Serious analysts of these issues talk about an adversary’s capabilities and do not use “cyber” as an adjective in front of every physical-world equivalent. Why? Because the means isn’t as important as the impact.
Take terrorism for example. Who is terrorized when terrorists or their sympathizers take down a web site? No one. What threat does a terrorist group that launches attacks that were new five years ago pose? Not much. Terrorists do a lot of things online, but fight well is not one of them. Nation-states have much more significant capabilities, but going back to an earlier point about espionage, they are having much more success exfiltrating data to risk destroying the source of said data. Exploiting your adversary’s networks and systems is this age’s neutron bomb; all the pesky people (and potential insurgents) are gone, all the goodies are left to plunder.
There is a reason why few in the kinetic war business take cyber war seriously: people don’t die (that might change soon enough for some), property is easily recovered, territory is not lost, and sovereignty is not threatened. One could argue that in the Estonia example a mode of operation was threatened, but certainly not their way of life or culture. Radovan Karadzic is in the Hague to face charges of war crimes; Dragan Vasiljkovic, who reportedly led Serbian cyber attacks while his colleagues conducted more visceral ones, is not exactly on the fast track for the gallows. I am fairly sure the widows of Srebrenica would have loved to have suffered at the hands of e-brigands vice the real sort.

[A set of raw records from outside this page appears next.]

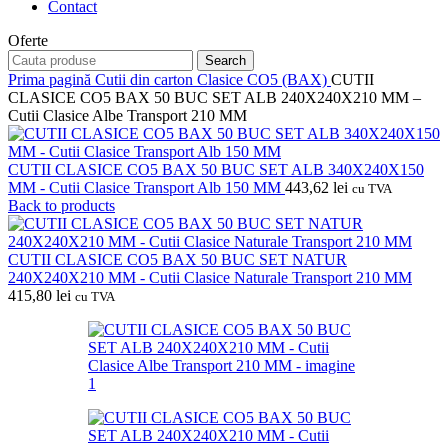
Contact
Oferte
Search
Prima pagină
Cutii din carton
Clasice CO5 (BAX)
CUTII
CLASICE CO5 BAX 50 BUC SET ALB 240X240X210 MM –
Cutii Clasice Albe Transport 210 MM
CUTII CLASICE CO5 BAX 50 BUC SET ALB 340X240X150
MM - Cutii Clasice Transport Alb 150 MM
443,62
lei
cu TVA
Back to products
CUTII CLASICE CO5 BAX 50 BUC SET NATUR
240X240X210 MM - Cutii Clasice Naturale Transport 210 MM
415,80
lei
cu TVA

In fact it is precisely this attitude that “it’s just data” that is the greatest hindrance to success in defending digital assets and having related disciplines taken seriously in a military context. No government official or corporate executive will admit it, but bits play second fiddle to hard assets. No amount of arguing about the nexus of the two, or how you can hardly use the latter without the former makes headway. It is why NIPRnet is consistently owned by various adversaries; why external viruses penetrate internal networks, and why millions of dollars worth of data can be traded illicitly over the ether largely without consequence. When those at the top don’t get it, the best we can hope for is re-action (to the next attack or embarrassment).
As a practitioner in this field for many years it is interesting to note the cycle of hype, spending, work and stagnation that occurs about every ten years. In all that time there has been no great leap forward in defense or security though attacks have gotten more sophisticated, diverse and powerful. Debating the need for an e-weapons proliferation scheme - as if one could regulate computer code as one does fissile material – is what passes for serious thought. There is also a strive to make all of this “new,” when in reality I can pull a nearly 30-year-old book off of my library shelf that documents the same sorts of events we are witnessing today.
Cyber space is a dangerous place, and it always has been, but we need to be preparing for war: period. Every conflict will have a cyber component too it; the next war will not be exclusively electronic. To steal a phrase from the Infantry: If they’re not there, you don’t own it. The Russia-Georgia “cyber war” is only an issue because the Russian Army is physically sitting in Georgia. Absent that, cyber war to date is largely just nationally-motivated digital graffiti.